Parallel hybrid architecture: both retrievers see the full corpus independently; RRF fusion rewards documents that rank high in both; the cross-encoder makes the final precision cut before the LLM.

This pipeline takes a query, retrieves ~200 candidates (100 from each retriever), fuses them via RRF, reranks the top 100 with a cross-encoder, and feeds the top 10 to the LLM. The total latency is typically 200-500 ms for the retrieval portion, with the LLM adding the rest.

A simpler version skips the cross-encoder reranker for latency-critical applications. A more sophisticated version adds query rewriting (Chapter 63) before retrieval.

60.9 The decision matrix

When to use which fusion approach:

Use caseRecommended
Production RAG, defaultRRF with BM25 + dense
You have lots of training dataLearning to rank
You want a single retrieverSPLADE or BGE-M3
You’re optimizing for simplicityDense only (skip BM25)
You’re optimizing for costBM25 only (skip dense)
You’re at frontier scaleAll of the above with custom tuning

For most production RAG, RRF with BM25 + dense + cross-encoder reranking is the right architecture. Start there; only add complexity if your evaluation says you need it.

60.10 The mental model

Eight points to take into Chapter 61:

  1. BM25 and dense retrieval are complementary. They catch different things.
  2. Parallel hybrid (run both, fuse the results) beats sequential hybrid.
  3. RRF (Reciprocal Rank Fusion) is the simplest and most-used fusion. Score-agnostic, robust, hard to beat.
  4. Weighted score fusion is more granular but harder to tune.
  5. Learning to rank is the most powerful but requires training data.
  6. SPLADE-style learned sparse retrievers combine lexical and semantic signals in one index.
  7. Empirical improvement from hybrid is 5-15 points on standard benchmarks.
  8. Production default: BM25 + dense + RRF + cross-encoder reranker. Then LLM.

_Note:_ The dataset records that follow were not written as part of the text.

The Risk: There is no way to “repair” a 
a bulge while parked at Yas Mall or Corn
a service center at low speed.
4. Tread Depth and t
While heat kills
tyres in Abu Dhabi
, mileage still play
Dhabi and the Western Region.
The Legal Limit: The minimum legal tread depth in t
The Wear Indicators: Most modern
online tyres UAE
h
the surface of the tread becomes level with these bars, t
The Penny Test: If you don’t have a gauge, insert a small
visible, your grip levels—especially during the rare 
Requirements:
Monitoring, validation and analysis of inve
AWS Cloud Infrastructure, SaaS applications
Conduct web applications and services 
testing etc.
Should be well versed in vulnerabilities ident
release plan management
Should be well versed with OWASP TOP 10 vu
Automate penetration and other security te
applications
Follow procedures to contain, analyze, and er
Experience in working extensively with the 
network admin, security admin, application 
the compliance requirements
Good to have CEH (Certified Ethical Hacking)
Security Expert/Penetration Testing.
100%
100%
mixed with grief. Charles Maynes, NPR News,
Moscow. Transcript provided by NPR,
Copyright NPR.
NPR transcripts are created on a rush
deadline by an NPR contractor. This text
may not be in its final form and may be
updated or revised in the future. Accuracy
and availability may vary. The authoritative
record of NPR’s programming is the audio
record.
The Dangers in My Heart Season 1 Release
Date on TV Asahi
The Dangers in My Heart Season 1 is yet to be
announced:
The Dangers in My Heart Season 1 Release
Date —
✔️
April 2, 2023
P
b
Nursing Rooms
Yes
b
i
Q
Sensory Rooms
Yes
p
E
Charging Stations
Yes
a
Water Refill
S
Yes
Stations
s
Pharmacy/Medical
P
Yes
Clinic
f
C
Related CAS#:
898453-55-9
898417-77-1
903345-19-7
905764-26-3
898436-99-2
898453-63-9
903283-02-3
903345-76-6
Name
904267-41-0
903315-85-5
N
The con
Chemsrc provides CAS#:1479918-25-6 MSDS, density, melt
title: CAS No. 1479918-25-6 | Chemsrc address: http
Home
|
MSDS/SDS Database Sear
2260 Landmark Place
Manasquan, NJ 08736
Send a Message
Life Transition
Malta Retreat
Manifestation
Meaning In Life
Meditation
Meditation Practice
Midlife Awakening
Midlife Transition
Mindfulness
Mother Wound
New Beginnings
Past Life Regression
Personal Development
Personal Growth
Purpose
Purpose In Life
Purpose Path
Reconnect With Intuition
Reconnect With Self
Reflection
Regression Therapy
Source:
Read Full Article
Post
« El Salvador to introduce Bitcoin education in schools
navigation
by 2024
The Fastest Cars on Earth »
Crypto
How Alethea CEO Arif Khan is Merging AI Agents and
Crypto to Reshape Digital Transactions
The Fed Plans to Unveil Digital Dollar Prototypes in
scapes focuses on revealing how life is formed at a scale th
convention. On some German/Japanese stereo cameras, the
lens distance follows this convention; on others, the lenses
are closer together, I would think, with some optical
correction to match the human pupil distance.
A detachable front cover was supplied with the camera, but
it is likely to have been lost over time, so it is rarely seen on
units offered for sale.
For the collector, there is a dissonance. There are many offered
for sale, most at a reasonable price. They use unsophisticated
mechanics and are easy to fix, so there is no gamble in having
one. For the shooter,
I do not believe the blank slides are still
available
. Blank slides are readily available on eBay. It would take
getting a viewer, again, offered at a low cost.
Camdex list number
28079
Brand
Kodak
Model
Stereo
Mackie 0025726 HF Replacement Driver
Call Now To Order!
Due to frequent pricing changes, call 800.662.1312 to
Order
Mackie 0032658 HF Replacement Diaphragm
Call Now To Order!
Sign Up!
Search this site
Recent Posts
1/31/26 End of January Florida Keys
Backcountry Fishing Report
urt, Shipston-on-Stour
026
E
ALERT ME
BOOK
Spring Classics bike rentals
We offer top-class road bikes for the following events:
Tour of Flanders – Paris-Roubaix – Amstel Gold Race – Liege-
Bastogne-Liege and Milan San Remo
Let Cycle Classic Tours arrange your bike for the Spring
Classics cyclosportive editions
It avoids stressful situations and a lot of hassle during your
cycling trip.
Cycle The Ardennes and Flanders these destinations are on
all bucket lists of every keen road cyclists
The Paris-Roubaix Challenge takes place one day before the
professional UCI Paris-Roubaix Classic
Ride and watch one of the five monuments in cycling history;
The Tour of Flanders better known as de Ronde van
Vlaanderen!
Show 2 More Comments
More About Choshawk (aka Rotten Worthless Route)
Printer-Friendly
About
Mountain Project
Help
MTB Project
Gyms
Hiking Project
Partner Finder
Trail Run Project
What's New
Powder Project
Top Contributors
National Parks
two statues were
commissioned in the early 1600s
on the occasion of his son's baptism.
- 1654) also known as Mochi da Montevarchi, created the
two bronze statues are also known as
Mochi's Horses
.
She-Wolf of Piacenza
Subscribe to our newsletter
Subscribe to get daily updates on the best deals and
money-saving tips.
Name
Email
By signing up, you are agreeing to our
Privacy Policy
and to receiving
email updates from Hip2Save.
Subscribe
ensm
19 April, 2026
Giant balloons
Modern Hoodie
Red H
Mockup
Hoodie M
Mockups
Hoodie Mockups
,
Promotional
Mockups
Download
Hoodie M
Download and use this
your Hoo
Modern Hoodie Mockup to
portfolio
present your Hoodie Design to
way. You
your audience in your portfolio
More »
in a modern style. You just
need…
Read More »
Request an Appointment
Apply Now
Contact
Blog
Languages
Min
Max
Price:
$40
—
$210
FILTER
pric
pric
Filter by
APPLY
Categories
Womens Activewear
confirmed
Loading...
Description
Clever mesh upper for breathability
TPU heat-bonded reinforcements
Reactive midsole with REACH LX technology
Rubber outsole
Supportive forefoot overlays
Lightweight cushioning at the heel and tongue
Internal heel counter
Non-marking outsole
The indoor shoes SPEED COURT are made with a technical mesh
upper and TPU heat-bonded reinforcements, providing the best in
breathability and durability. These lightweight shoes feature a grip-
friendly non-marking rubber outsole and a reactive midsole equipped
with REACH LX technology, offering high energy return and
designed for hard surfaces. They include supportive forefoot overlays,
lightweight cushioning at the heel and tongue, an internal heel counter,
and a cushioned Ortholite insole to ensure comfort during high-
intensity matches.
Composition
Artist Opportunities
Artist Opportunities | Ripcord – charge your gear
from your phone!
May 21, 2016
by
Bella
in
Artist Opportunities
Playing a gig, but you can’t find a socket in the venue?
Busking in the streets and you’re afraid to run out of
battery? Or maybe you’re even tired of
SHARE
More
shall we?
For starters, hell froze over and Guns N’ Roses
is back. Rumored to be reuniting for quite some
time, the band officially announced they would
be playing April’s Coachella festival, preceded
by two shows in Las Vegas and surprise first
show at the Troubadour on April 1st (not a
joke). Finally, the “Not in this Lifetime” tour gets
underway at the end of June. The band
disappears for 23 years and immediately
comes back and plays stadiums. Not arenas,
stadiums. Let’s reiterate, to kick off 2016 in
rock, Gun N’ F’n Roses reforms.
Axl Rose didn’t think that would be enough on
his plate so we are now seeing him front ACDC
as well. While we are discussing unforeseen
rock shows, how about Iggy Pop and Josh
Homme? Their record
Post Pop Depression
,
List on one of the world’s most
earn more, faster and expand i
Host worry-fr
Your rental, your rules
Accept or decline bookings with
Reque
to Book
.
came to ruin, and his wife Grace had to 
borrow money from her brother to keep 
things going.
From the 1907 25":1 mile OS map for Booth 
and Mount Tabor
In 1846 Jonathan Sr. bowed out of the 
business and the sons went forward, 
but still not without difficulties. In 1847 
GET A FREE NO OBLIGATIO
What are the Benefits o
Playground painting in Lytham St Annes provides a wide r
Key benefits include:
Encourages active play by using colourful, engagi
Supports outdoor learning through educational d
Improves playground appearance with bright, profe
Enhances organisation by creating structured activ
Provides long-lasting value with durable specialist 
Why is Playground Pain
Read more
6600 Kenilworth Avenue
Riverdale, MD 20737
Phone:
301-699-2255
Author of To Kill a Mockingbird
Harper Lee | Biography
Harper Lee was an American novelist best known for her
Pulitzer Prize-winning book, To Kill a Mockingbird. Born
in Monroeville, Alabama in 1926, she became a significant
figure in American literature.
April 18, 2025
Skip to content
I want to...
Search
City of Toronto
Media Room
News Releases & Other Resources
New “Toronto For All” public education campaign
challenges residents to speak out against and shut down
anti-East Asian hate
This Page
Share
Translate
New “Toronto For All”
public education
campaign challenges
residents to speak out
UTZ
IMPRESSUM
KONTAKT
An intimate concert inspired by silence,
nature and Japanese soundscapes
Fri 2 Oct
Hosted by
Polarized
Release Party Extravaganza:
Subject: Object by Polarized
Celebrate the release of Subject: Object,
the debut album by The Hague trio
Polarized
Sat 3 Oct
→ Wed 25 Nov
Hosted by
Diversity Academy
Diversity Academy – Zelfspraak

In Chapter 61 we look at the most underrated lever in RAG quality: chunking strategies.


Read it yourself

  • Cormack et al., Reciprocal Rank Fusion outperforms Condorcet and individual Rank Learning Methods (2009). The original RRF paper.
  • The Elasticsearch RRF documentation.
  • Formal et al., SPLADE: Sparse Lexical and Expansion Model for First Stage Ranking (2021).
  • The BGE-M3 paper (2024) for the multi-functionality approach.
  • Thakur et al., BEIR: A Heterogeneous Benchmark for Zero-shot Evaluation of Information Retrieval Models (2021).

Practice

  1. Implement RRF in 20 lines of Python. Test it on two retrievers’ outputs.
  2. Why is RRF score-agnostic? What’s the practical advantage over weighted fusion?
  3. Construct a query where BM25 catches the right answer and dense doesn’t, and vice versa.
  4. For a query that’s a 4-word product name, which retriever is more likely to win? What if it’s a 20-word natural language question?
  5. Why does learning to rank usually require user click-through data? Could you train it on synthetic data?
  6. Read the SPLADE paper. Explain how it produces sparse vectors and why they capture both lexical and semantic.
  7. Stretch: Set up a hybrid retrieval pipeline with Elasticsearch (BM25) + Qdrant (dense) + RRF on a small corpus. Compare to either retriever alone on a few test queries.